One possible answer: He's going to buy himself another space company.

United Launch Alliance and Blue Origin: Together at last?

For the better part of a year now, rumors have swirled around the fate of United Launch Alliance, the rocket-launching joint venture formed by Boeing (BA 0.25%) and Lockheed Martin (LMT -0.75%) in 2005 -- and until SpaceX entered the national security launch market in 2016, America's primary means of delivering government satellites to orbit.

Ars Technica first broke the story back in March of 2023, and rumors soon sprang up about who might be bidding for ULA. Would Boeing -- or Lockheed -- try to buy out its partner? Might a second-tier space company like Northop Grumman (NYSE: NOC) try to expand its business by buying ULA? Or perhaps another defense giant, such as Textron (NYSE: TXT), would see buying ULA as a way to break into the space business itself?

From the very start, however, one company always seemed the most likely to want to own ULA. Jeff Bezos's Blue Origin was a rising star in space circles, and had a successful suborbital rocket and a budding space tourism business. It also built rocket engines for ULA, but had no actual, orbital rocket of its own with which to deliver payloads to orbit.

What Blue Origin did have was a multi-multi-(multi)-billion-dollar founder in Jeff Bezos, and therefore easy access to the billions of dollars it would cost to take out ULA. And now, as the bidding for ULA finally nears its (presumed) end, wouldn't you know it?

Jeff Bezos is accessing those dollars himself, in a series of transactions yielding $8.5 billion. Cash.

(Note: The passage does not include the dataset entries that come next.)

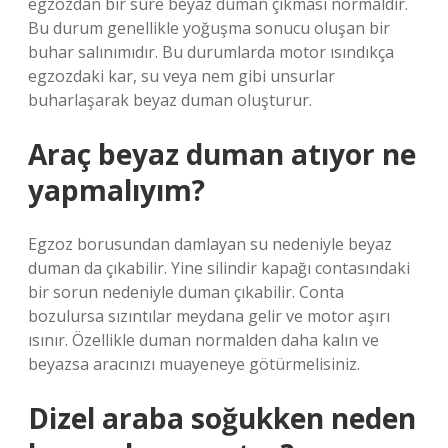
egzozdan bir süre beyaz duman çıkması normaldir.
Bu durum genellikle yoğuşma sonucu oluşan bir
buhar salınımıdır. Bu durumlarda motor ısındıkça
egzozdaki kar, su veya nem gibi unsurlar
buharlaşarak beyaz duman oluşturur.
Araç beyaz duman atıyor ne
yapmalıyım?
Egzoz borusundan damlayan su nedeniyle beyaz
duman da çıkabilir. Yine silindir kapağı contasındaki
bir sorun nedeniyle duman çıkabilir. Conta
bozulursa sızıntılar meydana gelir ve motor aşırı
ısınır. Özellikle duman normalden daha kalın ve
beyazsa aracınızı muayeneye götürmelisiniz.
Dizel araba soğukken neden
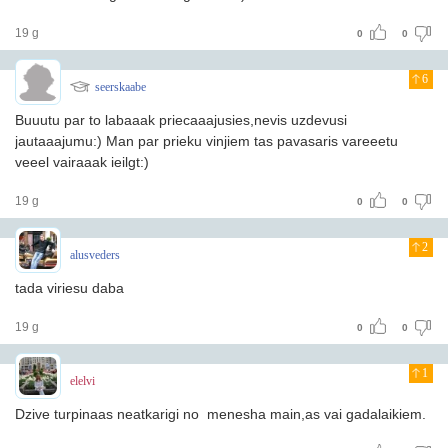
19 g
0
0
6
seerskaabe
Buuutu par to labaaak priecaaajusies,nevis uzdevusi
jautaaajumu:) Man par prieku vinjiem tas pavasaris vareeetu
veeel vairaaak ieilgt:)
19 g
0
0
2
alusveders
tada viriesu daba
19 g
0
0
1
elelvi
Dzive turpinaas neatkarigi no menesha main,as vai gadalaikiem.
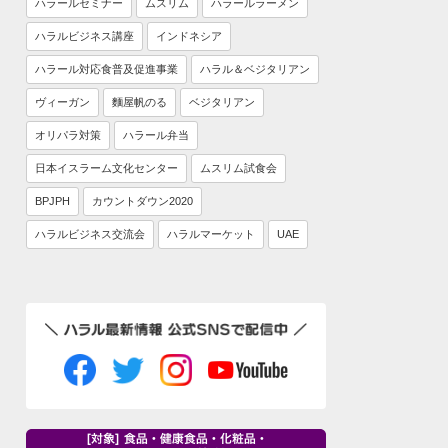
ハラールセミナー
ムスリム
ハラールラーメン
ハラルビジネス講座
インドネシア
ハラール対応食普及促進事業
ハラル＆ベジタリアン
ヴィーガン
麵屋帆のる
ベジタリアン
オリパラ対策
ハラール弁当
日本イスラーム文化センター
ムスリム試食会
BPJPH
カウントダウン2020
ハラルビジネス交流会
ハラルマーケット
UAE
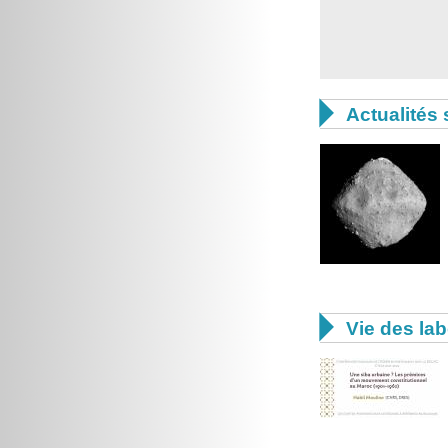

Actualités 

Vie des lab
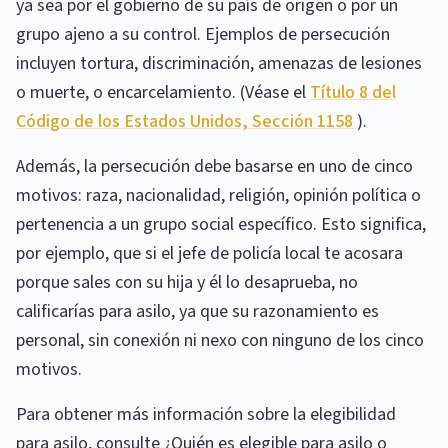
ya sea por el gobierno de su país de origen o por un
grupo ajeno a su control. Ejemplos de persecución
incluyen tortura, discriminación, amenazas de lesiones
o muerte, o encarcelamiento. (Véase el
Título 8 del
Código de los Estados Unidos, Sección 1158
).
Además, la persecución debe basarse en uno de cinco
motivos: raza, nacionalidad, religión, opinión política o
pertenencia a un grupo social específico. Esto significa,
por ejemplo, que si el jefe de policía local te acosara
porque sales con su hija y él lo desaprueba, no
calificarías para asilo, ya que su razonamiento es
personal, sin conexión ni nexo con ninguno de los cinco
motivos.
Para obtener más información sobre la elegibilidad
para asilo, consulte ¿Quién es elegible para asilo o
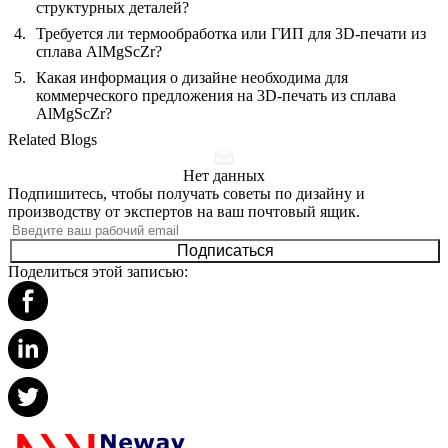
структурных деталей?
Требуется ли термообработка или ГИП для 3D-печати из
сплава AlMgScZr?
Какая информация о дизайне необходима для
коммерческого предложения на 3D-печать из сплава
AlMgScZr?
Related Blogs
Нет данных
Подпишитесь, чтобы получать советы по дизайну и
производству от экспертов на ваш почтовый ящик.
Подписаться
Поделиться этой записью:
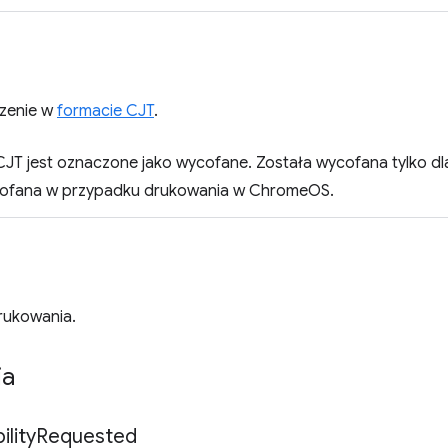
zenie w
formacie CJT
.
JT jest oznaczone jako wycofane. Została wycofana tylko dl
ycofana w przypadku drukowania w ChromeOS.
rukowania.
ia
lity
Requested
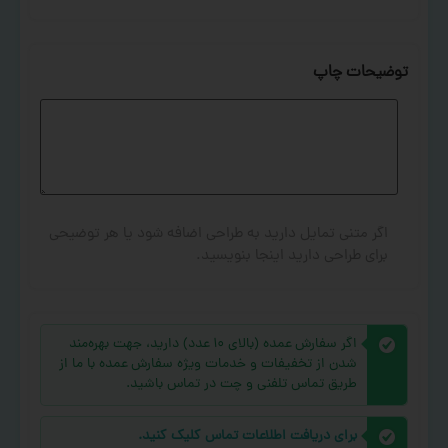
توضیحات چاپ
اگر متنی تمایل دارید به طراحی اضافه شود یا هر توضیحی
برای طراحی دارید اینجا بنویسید.
اگر سفارش عمده (بالای ۱۰ عدد) دارید، جهت بهره‌مند
شدن از تخفیفات و خدمات ویژه سفارش عمده با ما از
طریق تماس تلفنی و چت در تماس باشید.
برای دریافت اطلاعات تماس کلیک کنید.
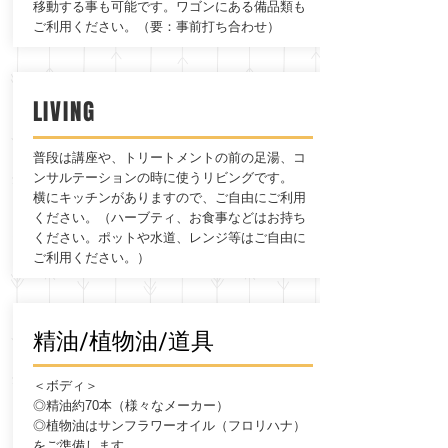
移動する事も可能です。​ワゴンにある備品類も
ご利用ください。（要：事前打ち合わせ）
LIVING
​普段は講座や、トリートメントの前の足湯、コ
ンサルテーションの時に使うリビングです。
​横にキッチンがありますので、ご自由にご利用
ください。（ハーブティ、お食事などはお持ち
ください。ポットや水道、レンジ等はご自由に
ご利用ください。）
​精油/植物油/道具
＜ボディ＞
◎精油約70本（様々なメーカー）
◎
植物油はサンフラワーオイル（フロリハナ）
をご準備します。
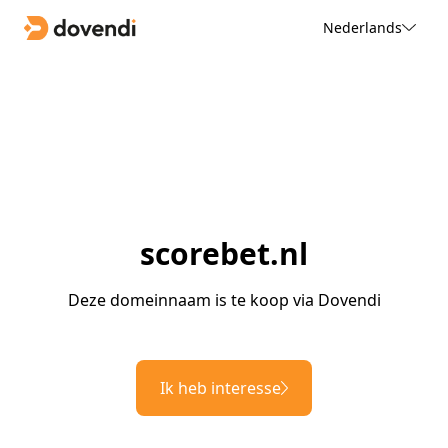
Nederlands
scorebet.nl
Deze domeinnaam is te koop via Dovendi
Ik heb interesse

Ars breaks the story again

Citing unnamed sources, Ars Technica predicted last month that a sale of ULA was imminent, and might happen "within a month or two." That timeline, coming so quickly on the heels of reports of Bezos selling Amazon stock, certainly does seem to suggest that Bezos (and Blue Origin) are laying the groundwork for a purchase of ULA.

It remains to be seen, however, whether the government would permit such a sale.

On the one hand, buying ULA would give Blue Origin immediate access to ULA's growing fleet of Vulcan Centaur orbital rockets -- for which Blue Origin itself already provides the engines -- as well as a host of contracts to launch the same for ULA customers. (Blue Origin therefore wouldn't have to wait to see if its planned New Glenn rocket can make a successful flight to enter the space race immediately.) At the same time, winning Bezos as a backer would give ULA an immediate cash infusion as it works to upgrade its technology to better compete with Elon Musk and SpaceX.

On the other hand, though, with Blue Origin so close to testing New Glenn, the U.S. Air Force is on the cusp of having three companies to choose from when picking its rocket rides -- and three companies bidding against each other to help keep prices down. Allowing ULA to merge into Blue Origin would derail that plan, at the very moment it might begin paying off for the government.

What happens next

I don't know about you, but if I were a government regulator right now, I'd be thinking that's a very good argument -- albeit a self-interested one -- for forbidding a merger between Blue Origin and ULA to proceed. If Boeing and Lockheed really feel compelled to sell their joint venture, I'd be inclined to agree to a sale to Textron, certainly, to Northop, probably, or to almost any other would-be buyer, possibly.

The one option I wouldn't want to see under any circumstances, though, is a purchase of ULA by Blue Origin.